Esfrego aqui as mãos no alecrim que troquei de vaso ontem, tiro uma folhinha para ficar cheirando. Meu gato vem tentar um colo e agora farei uma pausa para estar com ele. Pequenos prazeres.
Tempos atrás fiz uma tatuagem. A frase de uma música
belezas são coisas acesas por dentro
Fiz a tatuagem para me lembrar de que sou uma pessoa bonita.
Uma vez, depois de um longo dia de trabalho, encarei duas horas de ônibus para estar na festa de aniversário de uma amiga querida. Ao chegar lá, me olhei no espelho e comentei: estou com olheiras enormes. Um amigo disse: por que tu não passa alguma coisa? Um corretivo. Eu não queria passar um corretivo, eu queria descansar. Mas eu também queria estar com as pessoas, mesmo cansada e com olheiras. Talvez eu é que nem tinha que ter comentado. Fiquei meses pensando pensamentos, conversando conversas, prestando atenção nas obrigações da autogerência de qualidade. No quanto é desgastante. E decidi fazer a tatuagem como um lembrete.
O que me deixa bonita não é o corretivo. Sou bonita, porque tenho essa curiosidade acesa em mim, uma curiosidade de mundo, que vem de muito cedo e de muito longe. De achar bonito e assombroso viver. De ficar estarrecida com o olhar do meu gato e com uma peixa de águas profundas desejando ver a luz (sim, essa é a fic). De achar – e eu acho mesmo – que todas as pessoas nascem com esse brilho dentro. Só que o próprio mundo e sua máquina de moer gente, vai nos apagando, nos desgastando, nos normatizando, nos oprimindo, nos mutilando. Em muitos casos nos matando. Agora a minha gata chega miando, como se me contasse alguma coisa, vem e pede carinho. Eu dou. Eu pergunto.
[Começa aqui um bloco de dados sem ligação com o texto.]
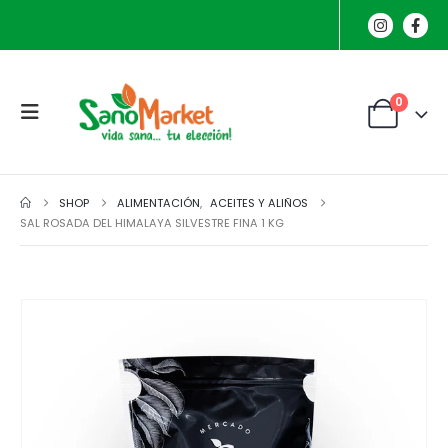
0
SHOP
ALIMENTACIÓN
,
ACEITES Y ALIÑOS
SAL ROSADA DEL HIMALAYA SILVESTRE FINA 1 KG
E vamos ficar nesse papo por um tempo.
Essa noite eu tive insônia. 3h40 acordei. Tentei dormir de novo. Tentei técnicas de respiração. Técnicas as quais lembrava pela metade. Fui tentando. Mas vi que não ia rolar mesmo. Quase amanhecendo, decidi pegar o celular para rolar o feed infinito – uma péssima decisão – e talvez achar alguma coisa entediante para voltar a dormir ou uma coisa bonita.
E dei a sorte de achar uma coisa bonita. Não foi a peixa. Essa eu já tinha visto antes. Foi um vídeo do Edgar Morin. Um fragmento. Curtinho. Em que ele diz acreditar que existe algum mistério que faz com que o mundo exista, que as estrelas existam, que nós mesmos estamos aqui por conta desse mistério. Ele diz que acredita nisso mesmo sem poder nomear ou ter uma compreensão. Mas o que o deixa assombrado é como a gente se assombra pouco com o fato de estarmos vivos. Ali eu despertei mesmo.
Eu não quero nadar até a superfície para encontrar uma luz e morrer na praia. Eu quero viver as coisas acesas por dentro todos os dias. As pequeníssimas belezas e as grandiosas também. Eu quero poder mergulhar e voltar e boiar e talvez quem sabe ser engolida e cuspida por uma baleia jubarte. Ou receber uma cabeçadinha da minha gata, porque ela sabe que horas são. E é a hora de comer. A vida é mesmo assombrosa em seu horror inglório e em sua beleza estupenda e cotidiana.
Estou parecendo uma personagem do meu próprio livro. Perdida e achada. Feliz e aterrorizada de ser iniciante em alguma coisa, de estar cansada de saber que as condições ideais de navegação não existem. E ainda assim querer entrar no mar.
“Quero dizer que a busca, o movimento, é a viagem, é o que vale. E talvez, com sorte, a gente encontre mesmo algo lindo.” Texto inspirador. Obrigado pela lindeza.
Que texto maravilhoso! Acho que o nosso desafio dentro dessa “auto gerência” seja descobrir como o fazer sem cair nas artimanhas do neoliberalismo, né? Não quero fazer gestão de tempo nos tempos de hoje, quero ter tempo pras coisas.